Dampak Terhadap Lalu Lintas Jalan Daan Mogot
Akibat genangan, kendaraan yang melewati Jalan Daan Mogot mengalami keterlambatan signifikan. Beberapa dampak yang terlihat:
-
Kemacetan panjang: Kendaraan roda empat dan roda dua harus bergerak perlahan di titik genangan.
-
Perlambatan transportasi publik: Bus dan angkot yang melintas juga ikut tersendat sehingga penumpang mengalami keterlambatan.
-
Risiko kecelakaan: Jalan licin dan genangan air meningkatkan risiko selip, terutama bagi kendaraan roda dua.
Pihak kepolisian telah menyiagakan personel untuk mengatur arus lalu lintas, serta memberikan imbauan agar pengendara berhati-hati dan menggunakan jalur alternatif bila memungkinkan.
Saran Pengendara
-
Gunakan jalur alternatif untuk menghindari kemacetan.
-
Hindari menerobos genangan air yang cukup tinggi untuk mencegah kerusakan kendaraan.
-
Patuh pada arahan petugas lalu lintas dan ikuti informasi terbaru melalui media sosial resmi kepolisian atau Dinas Perhubungan.
FAQ
1. Seberapa tinggi genangan di Jalan Daan Mogot saat ini?
Genangan bervariasi antara 10–40 cm di beberapa titik, terutama dekat perempatan dan pintu masuk tol.
2. Apakah transportasi umum tetap beroperasi?
Ya, tetapi beberapa rute mengalami keterlambatan dan pengalihan jalur sementara.
3. Kapan genangan diperkirakan surut?
BPBD memperkirakan genangan dapat surut dalam beberapa jam jika hujan berhenti dan pompa bekerja optimal.
4. Apakah ada jalur alternatif untuk menghindari kemacetan?
Pengendara disarankan melalui Jalan Meruya Selatan, Jalan Panjang, atau jalur tol terdekat jika memungkinkan.
Kesimpulan
Genangan air di Jalan Daan Mogot menimbulkan kemacetan panjang dan potensi risiko bagi pengendara.
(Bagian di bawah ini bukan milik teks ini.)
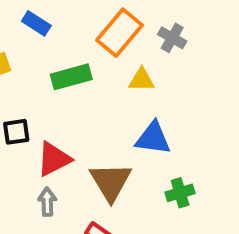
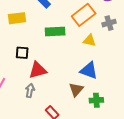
gray cross: (172, 38) -> (109, 23), turned 32
brown triangle: (111, 182) -> (76, 89), moved, size x0.7

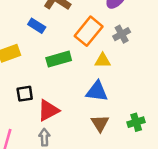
blue triangle: (89, 70) -> (97, 91), moved
green cross: (96, 100) -> (136, 122), moved

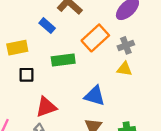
yellow triangle: (103, 61) -> (124, 69), moved
black square: (25, 94) -> (26, 75), moved

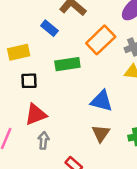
red triangle: (46, 107) -> (36, 114), moved

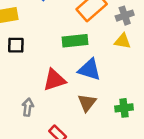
green rectangle: (67, 64) -> (75, 41), moved
red triangle: (36, 114) -> (54, 80), moved

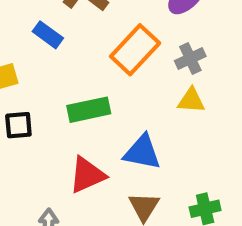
green rectangle: (75, 41) -> (89, 110), moved

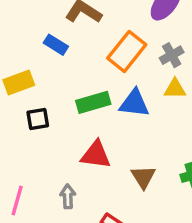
blue triangle: (142, 152) -> (134, 103), moved
red triangle: (87, 175) -> (96, 155), turned 36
Penyebab utamanya adalah curah hujan tinggi, drainase tersumbat, dan topografi rendah. Pengendara dianjurkan untuk berhati-hati, menggunakan jalur alternatif, serta memantau informasi resmi untuk menghindari keterlambatan atau kecelakaan. Pihak terkait terus bekerja menormalkan kondisi agar arus lalu lintas kembali lancar.